Atlanta Life Insurance v. Cormier

The certificate of the Honorable Court of Civil Appeals discloses the following facts:

On March 11, 1929, the Atlanta Life Insurance Company executed and delivered to Arnotole Cormier its policy of life insurance in which his wife, Marjorie Cormier, was named as beneficiary. The insured died on April 9, 1931. In a suit by the beneficiary on the policy the insurance company pleaded as a defense to its liability that prior to and at the time the policy was issued the insured was afflicted with epilepsy, from which he died, and in that connection pleaded the following provision of the policy:

"4. No death benefit shall be payable hereunder when death is the result of immorality, or a disease contracted prior to the date hereof, or of resisting the legal execution of law, or legal authority by the insured, or when death is the result *Page 181 of suicide, it being understood and agreed to that death resulting from these causes, or any one of them, is not a risk undertaken or assumed under this policy of insurance."

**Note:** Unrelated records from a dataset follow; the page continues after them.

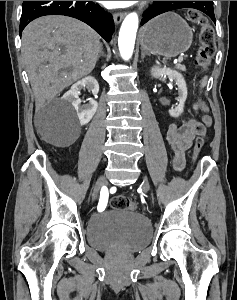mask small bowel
<instances>
[{
	"instance_id": "1",
	"label": "small bowel",
	"mask_w": 237,
	"mask_h": 300,
	"mask_svg": "<svg viewBox=\"0 0 237 300\" xmlns=\"http://www.w3.org/2000/svg\"><path fill=\"white\" fill-rule=\"evenodd\" d=\"M193 107L195 111L198 110L197 104H194ZM210 125L211 118L208 115L204 116L202 121L189 119L169 125L166 139L175 153L173 159L175 170H183L185 166V151L191 148L195 137L205 136L206 128Z\"/></svg>"
}]
</instances>
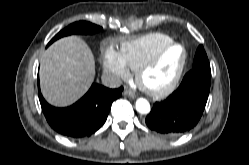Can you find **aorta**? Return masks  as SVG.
I'll return each instance as SVG.
<instances>
[{
    "label": "aorta",
    "mask_w": 249,
    "mask_h": 165,
    "mask_svg": "<svg viewBox=\"0 0 249 165\" xmlns=\"http://www.w3.org/2000/svg\"><path fill=\"white\" fill-rule=\"evenodd\" d=\"M135 106L137 112L140 114H148L150 112V104L144 98L137 99Z\"/></svg>",
    "instance_id": "obj_1"
}]
</instances>
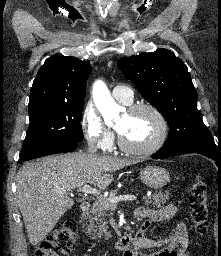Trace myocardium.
Listing matches in <instances>:
<instances>
[{"label":"myocardium","instance_id":"obj_1","mask_svg":"<svg viewBox=\"0 0 221 256\" xmlns=\"http://www.w3.org/2000/svg\"><path fill=\"white\" fill-rule=\"evenodd\" d=\"M151 112L158 121L159 133L156 139L148 146L145 147H133L128 145L120 132L118 131V144L122 151L132 155H150L158 151L166 142L169 134V124L167 118L163 112L154 104L151 103H137L128 107L127 112L129 114H135L139 111Z\"/></svg>","mask_w":221,"mask_h":256}]
</instances>
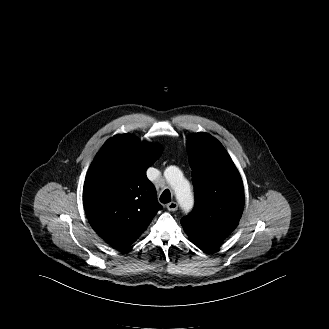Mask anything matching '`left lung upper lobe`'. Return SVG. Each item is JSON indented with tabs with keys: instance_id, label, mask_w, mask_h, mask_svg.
Here are the masks:
<instances>
[{
	"instance_id": "left-lung-upper-lobe-1",
	"label": "left lung upper lobe",
	"mask_w": 329,
	"mask_h": 329,
	"mask_svg": "<svg viewBox=\"0 0 329 329\" xmlns=\"http://www.w3.org/2000/svg\"><path fill=\"white\" fill-rule=\"evenodd\" d=\"M186 146L196 203L181 224L195 244L223 240L236 228L242 215V179L224 147L211 135L196 133Z\"/></svg>"
}]
</instances>
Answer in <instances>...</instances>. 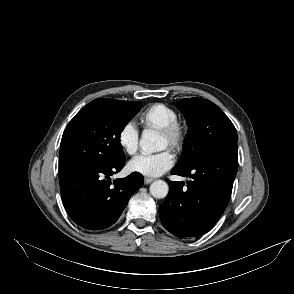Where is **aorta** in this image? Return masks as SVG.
I'll return each instance as SVG.
<instances>
[{
  "mask_svg": "<svg viewBox=\"0 0 294 294\" xmlns=\"http://www.w3.org/2000/svg\"><path fill=\"white\" fill-rule=\"evenodd\" d=\"M160 141V136L155 131L145 130L140 139V147L146 153H154L161 149ZM168 191V184L163 180H156L150 185V193L155 198H165Z\"/></svg>",
  "mask_w": 294,
  "mask_h": 294,
  "instance_id": "aorta-1",
  "label": "aorta"
}]
</instances>
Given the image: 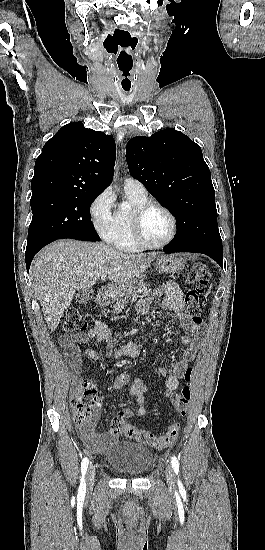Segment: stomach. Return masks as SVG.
I'll return each mask as SVG.
<instances>
[{"mask_svg": "<svg viewBox=\"0 0 265 550\" xmlns=\"http://www.w3.org/2000/svg\"><path fill=\"white\" fill-rule=\"evenodd\" d=\"M186 265V260L182 258L180 255H167V256H160L157 258L155 262L156 270L159 273L163 274H175L181 271ZM138 283V279H135L133 282L129 284V286L126 288L125 292L133 287L136 286Z\"/></svg>", "mask_w": 265, "mask_h": 550, "instance_id": "0dacf381", "label": "stomach"}]
</instances>
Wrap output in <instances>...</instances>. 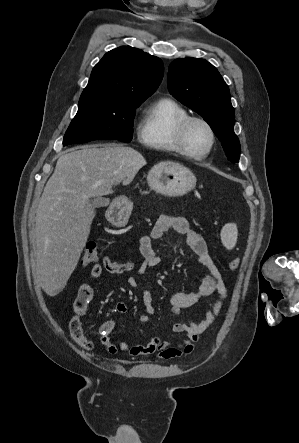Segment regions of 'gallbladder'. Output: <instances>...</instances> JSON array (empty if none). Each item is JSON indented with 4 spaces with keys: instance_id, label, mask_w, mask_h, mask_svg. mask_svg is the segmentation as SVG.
<instances>
[{
    "instance_id": "1",
    "label": "gallbladder",
    "mask_w": 299,
    "mask_h": 443,
    "mask_svg": "<svg viewBox=\"0 0 299 443\" xmlns=\"http://www.w3.org/2000/svg\"><path fill=\"white\" fill-rule=\"evenodd\" d=\"M91 204L94 206V208H99L103 206H107L109 204V200L105 198L98 197L91 201Z\"/></svg>"
}]
</instances>
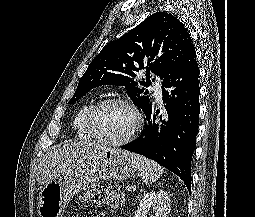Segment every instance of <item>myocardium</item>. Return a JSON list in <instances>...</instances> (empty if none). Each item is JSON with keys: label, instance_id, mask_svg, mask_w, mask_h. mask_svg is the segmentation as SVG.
<instances>
[{"label": "myocardium", "instance_id": "f54148a6", "mask_svg": "<svg viewBox=\"0 0 255 217\" xmlns=\"http://www.w3.org/2000/svg\"><path fill=\"white\" fill-rule=\"evenodd\" d=\"M108 105H122L127 108H129L134 116H135V125L132 128V130L126 135L125 137L118 139V140H111L106 137H104L99 130L97 129L95 125V116L97 112L102 109L103 107H106ZM86 123L89 131L92 133V135L101 141L102 143L110 146H122L125 144H128L131 142L136 135L139 133L143 126V117L139 111V109L128 99L125 98H119V97H113V98H106L102 99L95 104H93L90 109L87 112L86 115Z\"/></svg>", "mask_w": 255, "mask_h": 217}]
</instances>
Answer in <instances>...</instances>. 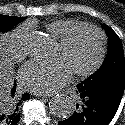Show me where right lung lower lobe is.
<instances>
[{"mask_svg": "<svg viewBox=\"0 0 125 125\" xmlns=\"http://www.w3.org/2000/svg\"><path fill=\"white\" fill-rule=\"evenodd\" d=\"M16 85L11 90V96H13L14 103L11 106H0V125H17L19 121L18 106L22 101L30 98L29 93H24L21 97L15 95Z\"/></svg>", "mask_w": 125, "mask_h": 125, "instance_id": "98d812e1", "label": "right lung lower lobe"}]
</instances>
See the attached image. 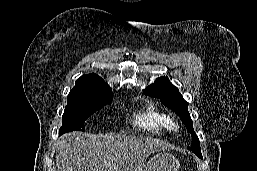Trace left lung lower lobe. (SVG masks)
Returning a JSON list of instances; mask_svg holds the SVG:
<instances>
[{
    "mask_svg": "<svg viewBox=\"0 0 257 171\" xmlns=\"http://www.w3.org/2000/svg\"><path fill=\"white\" fill-rule=\"evenodd\" d=\"M194 153V152H193ZM199 158L202 159V154L201 153H195Z\"/></svg>",
    "mask_w": 257,
    "mask_h": 171,
    "instance_id": "obj_1",
    "label": "left lung lower lobe"
}]
</instances>
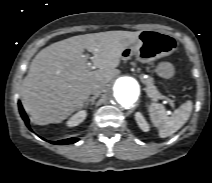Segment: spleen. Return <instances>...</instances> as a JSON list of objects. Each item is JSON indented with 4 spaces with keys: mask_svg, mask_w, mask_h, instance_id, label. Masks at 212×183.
<instances>
[{
    "mask_svg": "<svg viewBox=\"0 0 212 183\" xmlns=\"http://www.w3.org/2000/svg\"><path fill=\"white\" fill-rule=\"evenodd\" d=\"M192 108V102L186 101L168 116L162 104L152 103L149 106V115L153 125L159 129V136L165 138L178 131L187 122Z\"/></svg>",
    "mask_w": 212,
    "mask_h": 183,
    "instance_id": "3e777b00",
    "label": "spleen"
}]
</instances>
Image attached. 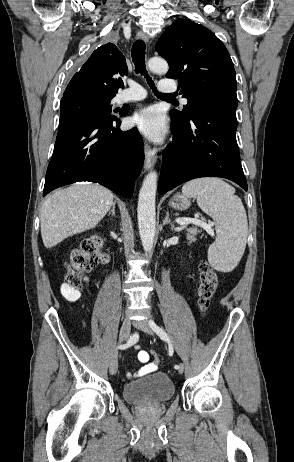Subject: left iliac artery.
Instances as JSON below:
<instances>
[{
	"instance_id": "44dca946",
	"label": "left iliac artery",
	"mask_w": 294,
	"mask_h": 462,
	"mask_svg": "<svg viewBox=\"0 0 294 462\" xmlns=\"http://www.w3.org/2000/svg\"><path fill=\"white\" fill-rule=\"evenodd\" d=\"M149 325L161 339L168 342L167 355L169 356V358H173L174 357L173 344H171L168 334L162 328H160L153 320L149 321ZM178 368H179V365H175V369H178Z\"/></svg>"
}]
</instances>
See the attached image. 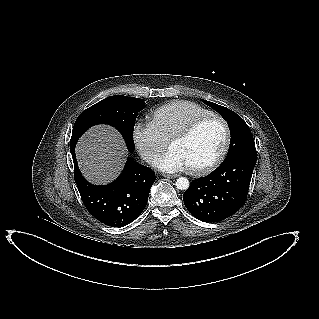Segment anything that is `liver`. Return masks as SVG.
<instances>
[{"label":"liver","instance_id":"obj_1","mask_svg":"<svg viewBox=\"0 0 319 319\" xmlns=\"http://www.w3.org/2000/svg\"><path fill=\"white\" fill-rule=\"evenodd\" d=\"M127 154L121 134L106 125L92 127L76 146L79 168L94 184L114 180L123 169Z\"/></svg>","mask_w":319,"mask_h":319}]
</instances>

It was established upon the trial that the insured died of epilepsy, which disease was contracted prior to the date of the issuance of the policy. The question certified is:

"Could the Insurance Company, in view of the incontestable clause of the policy and Section 3 of Article 4732, Revised Civil Statutes of Texas, defend after the expiration of two years upon the ground that the cause of the death of the insured was a risk not insured against?"

Our statutes, Articles 4732 and 4733, require that life insurance policies issued or delivered in this State or issued by a life insurance company organized under the laws of this State shall contain certain provisions and shall not contain certain other provisions. One of the provisions which such policies are required to contain is:

"That the policy, or policy and application, shall constitute the entire contract between the parties and shall be incontestable not later than two years from its date, except for nonpayment of premiums; and which provision may or may not, at the option of the company, contain an exception for violations of the conditions of the policy relating to naval and military services in time of war." Art. 4732, Sec. 3.

One of the prohibited provisions is:

"A provision for any mode of settlement at maturity of less value than the amounts insured on the face of the policy, plus dividend additions, if any, less any indebtedness to the company on the policy, and less any premium that may, by the terms of the policy, be deducted. Any company may issue a policy promising a benefit less than the full benefit in case of the death of the insured by his own hand while sane or insane, or by following stated hazardous occupations. This provision shall not apply to purely accident and health policies. No foregoing provision relating to policy forms shall apply to policies issued in lieu of, or in exchange for, any other policies issued before July 10, 1909." Art. 4733, Sec. 3.

An answer to the question certified is afforded by the opinion of this Court in First Texas State Insurance Co. v. Smalley, 111 Tex. 68, 228 S.W. 550. In that case it was held that the statute last above quoted rendered void a provision of a policy of life insurance that, in the event the death of the insured should result from any pulmonary disease having its beginning within 12 months from the date of the policy, *Page 182 the liability of the company was limited to one half of the amount stated in the face thereof. There is no real distinction between the question there decided and the one presented in the instant case. If a provision for the payment of less than the full amount for which the policy is issued is void, certainly a provision for the payment of nothing at all is void. Life insurance companies issuing policies of life insurance in this State are not left free to determine what exceptions they will write into their policies. The statutes name the permitted exceptions, and a provision adding other exceptions is void. Any other construction of the statutes would thwart the evident purpose of their enactment. If the exception attempted to be made in this case should be upheld as valid, there would be no limit to the number of exceptions that could be written into a policy of life insurance and, by multiplying them, an insurance company could whittle down the risks it assumes until its policies would have but little if any real value. To prevent this was the purpose for which the statutes were enacted.

The question certified is answered "No."

Opinion adopted by Supreme Court October 2, 1935.

Rehearing overruled November 6, 1935.